Die DFL hat nun bewiesen, dass sie trotz der 50+1-Regel grundsätzlich bereit ist, Investoren in den deutschen Fußball zu lassen – womöglich auch aus Angst vor Klagen gegen die 50+1-Regel, die nach Ansicht vieler Experten nicht mit EU-Recht vereinbar ist. „Ich bin sicher, dass der Verband ein streitiges Verfahren vor einem ordentlichen Gericht scheuen. Denn dort würde der DFL erfahren, dass die Regelung weder verfassungs- noch EU-rechtskonform ist“, sagte der Sportrechtler Thomas Steeger der AZ.

Die DFL hat sich bewegt, nun liegt der Ball bei Ismaik. „Wir sind sehr erfreut, dass wir jetzt erstmals positive Signale von der DFL erhalten“, sagte Ismaik der „SZ“. Nun müsse man abwarten, „um welche Details es in ihrer schriftlichen Einschätzung geht.“

Nach AZ-Informationen verlangt die DFL in ihren Änderungsvorschlägen bei allen wichtigen Entscheidungen über Geschäftsstrategien und Personalien eine Einigkeit der beiden Partner. Der Investor dürfe zwar entscheiden – aber eben nicht gegen den Willen von 1860. Ismaik dagegen soll sich dem Vernehmen nach auch im letzten Entwurf noch die Möglichkeit zur Klage vorbehalten haben, sollte 1860 im Fall der Fälle gegen seinen Willen entscheiden wollen.
Doch Ismaik hat in den letzten Wochen bewiesen, dass er wirklich bei 1860 einsteigen möchte, längst spricht er von „wir“. Schwer vorstellbar, dass er das Geschäft noch platzen lässt. „Sollte die DFL die Kooperation genehmigen, kann alles sehr schnell gehen", sagte er jetzt wieder.

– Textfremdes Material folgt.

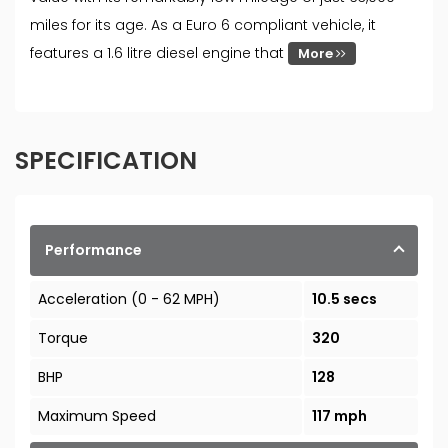
miles for its age. As a Euro 6 compliant vehicle, it
features a 1.6 litre diesel engine that
More
SPECIFICATION
Performance
Acceleration (0 - 62 MPH)
10.5 secs
Torque
320
BHP
128
Maximum Speed
117 mph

Zumal Ismaik auch eine andere Möglichkeit hätte, seine Einflussmöglichkeiten zu wahren. „Es hindert ihn ja niemand daran, wenn er die Lizenz hat, sich zum Beispiel an die Klage von Martin Kind (Hannovers Präsident, der gerade eine Klage gegen die 50+1-Regel vorbereitet, die Red.) dranzuhängen“, sagte Sportrechtler Steeger.